If you felt particularly warm and damp this past weekend it’s because the North Shore was experiencing some record-setting warmth and more than its share of dampness.
On Monday, West Vancouver hit 16.6 C, the highest temperature ever recorded for Jan. 26, according to Environment Canada Meteorologist Jennifer Hay.
The previous high for that date is 13.4 C. Sunday, too, broke previous standing records by hitting 14.2 C, beating the old Jan. 26 record of 11.8 C.
The warm temperatures were preceded by some heavier than usual precipitation.
Friday saw 77 millimetres of rain measured from Environment Canada’s West Vancouver station over a 24-hour period.
B.C.’s south coast was treated to what meteorologists call a Pineapple Express. Though the name might sound like it, it’s not a Hawaiian drink with plenty of rum.
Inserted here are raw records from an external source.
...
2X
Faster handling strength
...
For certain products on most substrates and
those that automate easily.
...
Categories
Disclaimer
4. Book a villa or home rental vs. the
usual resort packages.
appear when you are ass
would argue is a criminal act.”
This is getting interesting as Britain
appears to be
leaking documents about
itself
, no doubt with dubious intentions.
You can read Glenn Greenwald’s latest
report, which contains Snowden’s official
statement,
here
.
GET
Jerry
“That means we have a very strong flow right from south to north. The air and moisture that’s coming up is originating near the Hawaiian Islands,” Hay said.
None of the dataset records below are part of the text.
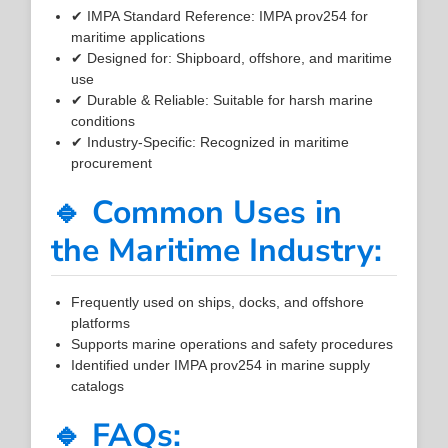
✔ IMPA Standard Reference: IMPA prov254 for
maritime applications
✔ Designed for: Shipboard, offshore, and maritime
use
✔ Durable & Reliable: Suitable for harsh marine
conditions
✔ Industry-Specific: Recognized in maritime
procurement
🔹 Common Uses in
the Maritime Industry:
Frequently used on ships, docks, and offshore
platforms
Supports marine operations and safety procedures
Identified under IMPA prov254 in marine supply
catalogs
🔹 FAQs: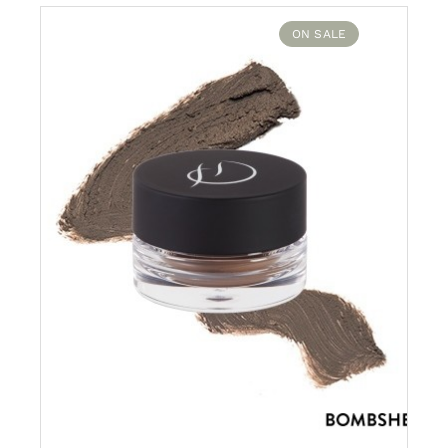
$38.00.
$20.00.
ON SALE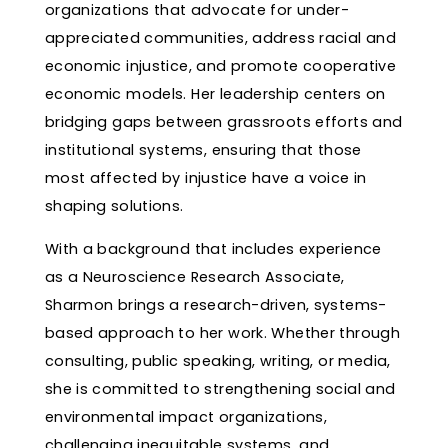
organizations that advocate for under-
appreciated communities, address racial and
economic injustice, and promote cooperative
economic models. Her leadership centers on
bridging gaps between grassroots efforts and
institutional systems, ensuring that those
most affected by injustice have a voice in
shaping solutions.
With a background that includes experience
as a Neuroscience Research Associate,
Sharmon brings a research-driven, systems-
based approach to her work. Whether through
consulting, public speaking, writing, or media,
she is committed to strengthening social and
environmental impact organizations,
challenging inequitable systems, and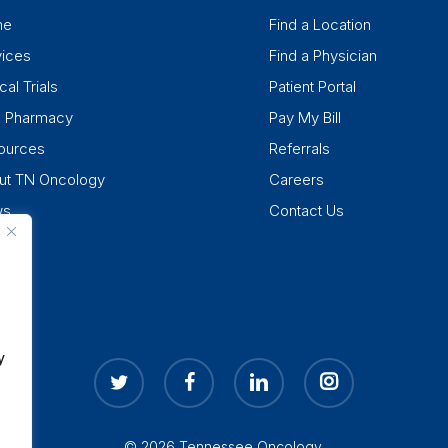
me
Find a Location
vices
Find a Physician
cal Trials
Patient Portal
k Pharmacy
Pay My Bill
ources
Referrals
ut TN Oncology
Careers
ws
Contact Us
y
twitter
facebook
linkedin
instagram
© 2026 Tennessee Oncology.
Other than some pooling water, the North Shore largely escaped damage from the storm though the Mountain Highway underpass flooded temporarily on Friday afternoon, cutting off access to the industrial area below Main Street.
When that happens, the District of North Vancouver contacts CN Rail to activate a pumping system to clear out the low-lying street.
Environment Canada is calling for continued above-seasonal temperatures for the rest of the week and an end to the rain until Super Bowl Sunday.